Zhang Chuanwu, Garrard Lili, Keighley John, Carlson Susan, Gajewski Byron
Department of Biostatistics, University of Kansas Medical Center, Mail Stop 1026, 3901 Rainbow Blvd., Kansas City, KS, 66160, USA.
Division of Biometrics III, OB/OTS/CDER, U.S. Food and Drug Administration, Silver Spring, MD, 20993, USA.
BMC Pregnancy Childbirth. 2017 Jan 10;17(1):18. doi: 10.1186/s12884-016-1189-0.
Despite the widely recognized association between the severity of early preterm birth (ePTB) and its related severe diseases, little is known about the potential risk factors of ePTB and the sub-population with high risk of ePTB. Moreover, motivated by a future confirmatory clinical trial to identify whether supplementing pregnant women with docosahexaenoic acid (DHA) has a different effect on the risk subgroup population or not in terms of ePTB prevalence, this study aims to identify potential risk subgroups and risk factors for ePTB, defined as babies born less than 34 weeks of gestation.
The analysis data (N = 3,994,872) were obtained from CDC and NCHS' 2014 Natality public data file. The sample was split into independent training and validation cohorts for model generation and model assessment, respectively.
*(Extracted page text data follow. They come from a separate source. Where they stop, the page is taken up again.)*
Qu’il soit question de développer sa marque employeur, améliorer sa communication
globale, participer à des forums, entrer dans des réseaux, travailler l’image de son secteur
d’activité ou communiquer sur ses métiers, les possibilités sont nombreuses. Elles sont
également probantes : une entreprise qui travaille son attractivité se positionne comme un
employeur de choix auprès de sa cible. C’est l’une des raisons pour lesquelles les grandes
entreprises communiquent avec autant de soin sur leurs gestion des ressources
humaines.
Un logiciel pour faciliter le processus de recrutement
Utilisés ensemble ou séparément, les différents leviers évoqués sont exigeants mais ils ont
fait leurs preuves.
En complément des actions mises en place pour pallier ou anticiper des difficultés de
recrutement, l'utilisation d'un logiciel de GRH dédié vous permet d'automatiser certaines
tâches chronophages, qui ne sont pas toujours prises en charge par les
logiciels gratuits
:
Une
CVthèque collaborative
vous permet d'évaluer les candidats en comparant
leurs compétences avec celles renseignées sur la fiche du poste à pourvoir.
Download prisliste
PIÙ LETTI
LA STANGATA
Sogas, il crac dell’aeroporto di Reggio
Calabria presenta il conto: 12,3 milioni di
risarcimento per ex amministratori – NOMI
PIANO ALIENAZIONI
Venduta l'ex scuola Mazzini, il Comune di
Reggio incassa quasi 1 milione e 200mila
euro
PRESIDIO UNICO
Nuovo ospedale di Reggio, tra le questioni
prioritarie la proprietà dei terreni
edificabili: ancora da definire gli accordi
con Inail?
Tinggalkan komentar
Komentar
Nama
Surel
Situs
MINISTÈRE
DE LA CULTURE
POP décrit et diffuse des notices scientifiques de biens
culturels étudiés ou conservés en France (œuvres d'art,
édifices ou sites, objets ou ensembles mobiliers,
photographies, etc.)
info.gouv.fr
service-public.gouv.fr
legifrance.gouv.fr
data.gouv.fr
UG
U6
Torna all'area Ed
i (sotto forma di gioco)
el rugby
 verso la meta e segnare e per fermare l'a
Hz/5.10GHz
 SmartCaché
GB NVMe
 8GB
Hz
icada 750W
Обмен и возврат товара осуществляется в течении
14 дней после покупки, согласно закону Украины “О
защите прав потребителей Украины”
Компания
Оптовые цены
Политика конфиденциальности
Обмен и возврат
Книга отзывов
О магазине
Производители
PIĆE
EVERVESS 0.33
Logistic regression and CART models were used to examine potential ePTB risk predictors and their interactions, including mothers' age, nativity, race, Hispanic origin, marital status, education, pre-pregnancy smoking status, pre-pregnancy BMI, pre-pregnancy diabetes status, pre-pregnancy hypertension status, previous preterm birth status, infertility treatment usage status, fertility enhancing drug usage status, and delivery payment source.
Both logistic regression models with either 14 or 10 ePTB risk factors produced the same C-index (0.646) based on the training cohort. The C-index of the logistic regression model based on 10 predictors was 0.645 for the validation cohort. Both C-indexes indicated a good discrimination and acceptable model fit. The CART model identified preterm birth history and race as the most important risk factors, and revealed that the subgroup with a preterm birth history and a race designation as Black had the highest risk for ePTB. The c-index and misclassification rate were 0.579 and 0.034 for the training cohort, and 0.578 and 0.034 for the validation cohort, respectively.
This study revealed 14 maternal characteristic variables that reliably identified risk for ePTB through either logistic regression model and/or a CART model. Moreover, both models efficiently identify risk subgroups for further enrichment clinical trial design.
尽管早产(ePTB)的严重程度与其相关严重疾病之间的关联已得到广泛认可,但对于ePTB的潜在风险因素以及ePTB高风险亚人群知之甚少。此外,鉴于未来有一项验证性临床试验,旨在确定孕妇补充二十二碳六烯酸(DHA)对ePTB患病率方面的风险亚组人群是否有不同影响,本研究旨在确定ePTB的潜在风险亚组和风险因素,ePTB定义为孕周小于34周出生的婴儿。
分析数据(N = 3,994,872)来自疾病控制与预防中心(CDC)和国家卫生统计中心(NCHS)2014年的出生公共数据文件。样本分别分为独立的训练队列和验证队列,用于模型生成和模型评估。采用逻辑回归和分类与回归树(CART)模型来检验潜在的ePTB风险预测因素及其相互作用,包括母亲的年龄、出生地、种族、西班牙裔血统、婚姻状况、教育程度、孕前吸烟状况、孕前体重指数(BMI)、孕前糖尿病状况、孕前高血压状况、既往早产史、不孕治疗使用情况、促孕药物使用情况以及分娩支付来源。
基于训练队列,包含14个或10个ePTB风险因素的逻辑回归模型均产生相同的C指数(0.646)。基于10个预测因素的逻辑回归模型在验证队列中的C指数为0.645。两个C指数均表明模型具有良好的区分度和可接受的拟合度。CART模型确定早产史和种族为最重要的风险因素,并显示有早产史且种族为黑人的亚组发生ePTB的风险最高。训练队列的c指数和误分类率分别为0.579和0.034,验证队列分别为0.578和0.034。
本研究揭示了14个母亲特征变量,这些变量通过逻辑回归模型和/或CART模型能够可靠地识别ePTB风险。此外,两种模型都能有效地识别风险亚组,以进一步完善临床试验设计。